Why is the Treasury allowing even one dollar of taxpayer money to get near a derivative? Why not use the bankruptcy process in this kind of situation? The companies that hold unsalable derivatives should have to go into a Chapter 11 proceeding and let a bankruptcy court sort it out. If the derivatives have value, let someone say so — under oath — in front of a federal judge. If the derivatives are worthless, let the judges do what we pay them to do — void the instruments and allocate the losses.
Sure, bankruptcy cases take time to roll through the courts. But could Chapter 11 bankruptcy be any worse than the current drip-drip-drip, hemorrhage of funds into the black hole of the likes of AIG? And at least some bankruptcy judge might just put a stop to the AIG exploits of taking nice vacations to exotic resort locales.
Or what about the U.S. automobile industry? Now the domestic carmakers want some of that TARP money too. Or else what? They’ll have to file for Chapter 11? Yeah? And then?
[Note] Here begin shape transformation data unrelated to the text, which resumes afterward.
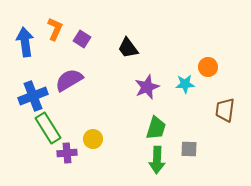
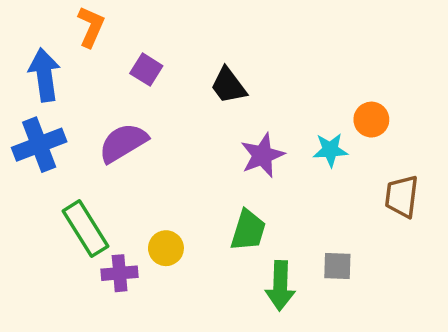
orange L-shape: (55, 29) -> (91, 27), moved
blue cross: (33, 96) -> (39, 145), moved
green trapezoid: (156, 128) -> (248, 230), moved

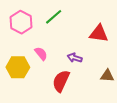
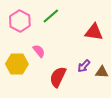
purple arrow: (75, 58) -> (84, 66), moved, turned -64

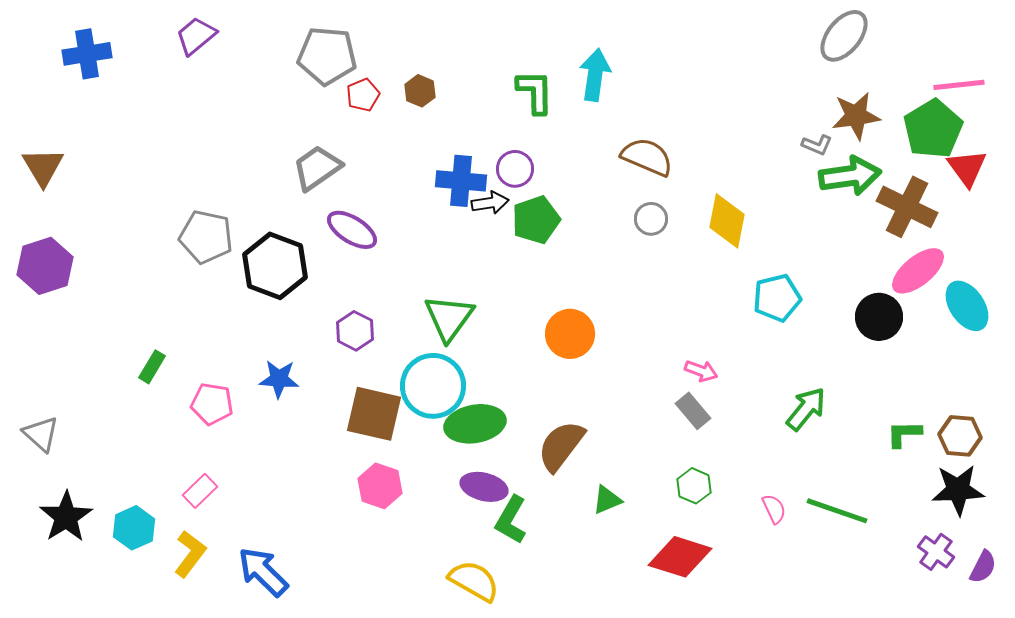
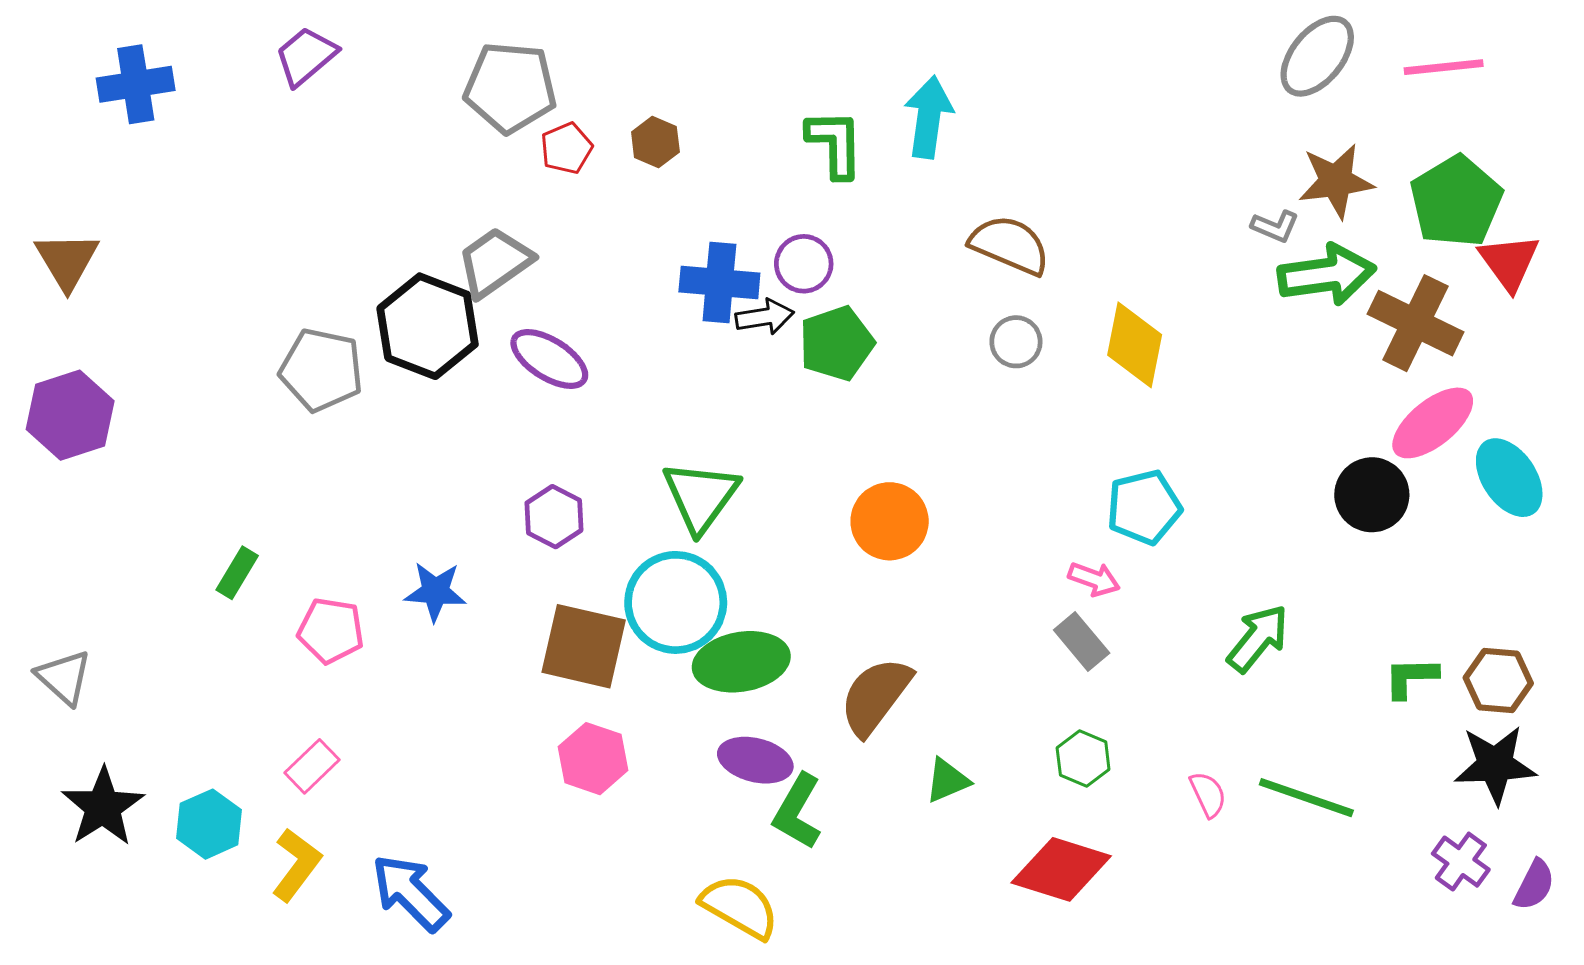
pink line: (959, 85) -> (1444, 67), moved
black hexagon: (275, 266) -> (428, 326), moved
cyan pentagon: (777, 298) -> (1144, 507), moved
Well on the day that the automakers file for bankruptcy, the automobile factories will still be there. The patents and designs aren’t going anywhere. The workers and design teams will stick around for a while — it’s not like there are a whole lot of other jobs out there, except maybe raking leaves in leafy suburbs.
It seems to me that General Motors, Ford or Chrysler — without the legacy costs of pensions and health care and featherbed contracts for non-working union members — would actually be a decent investment for a Debtor-in-Possession (DIP) form of financing. Any DIP-lender worth its salt would certainly go into the management suites to take names, kick ass and get rid of the deadwood. And over the long term, if U.S. automakers actually paid more for steel than they have to pay for retiree health care, then we might actually see a revival of that industry.
Meanwhile, We’re Losing Time
Meanwhile, we are losing time. “Ask me for anything,” said Napoleon to his lieutenant. “Anything but time.”
What Napoleon was saying to his subordinate was that in the context of war, there are always setbacks. Terrain, for example, is sometimes captured and lost to the enemy. But lost terrain can be regained. And troops are lost in combat, but the armed forces can be rebuilt and reconstituted from the strategic reserve. Lost time, however? Once it has passed, time is gone forever. You will never get it back, and no general — however great — can win it back on any field of battle.
It is the same thing with the declining U.S. and world economy. The world’s central bankers and treasury ministers dither, and squander capital into bottomless pits of a deflationary recession.
But the great villain in all of this is debt, pure and simple. And much debt is just a collection of bizarre debt instruments, exotic forms of speculative contracts, and obligations so massive that they will never be repaid. So why prolong the agony? Liquidate it now. Let the bankruptcy courts do what the framers intended.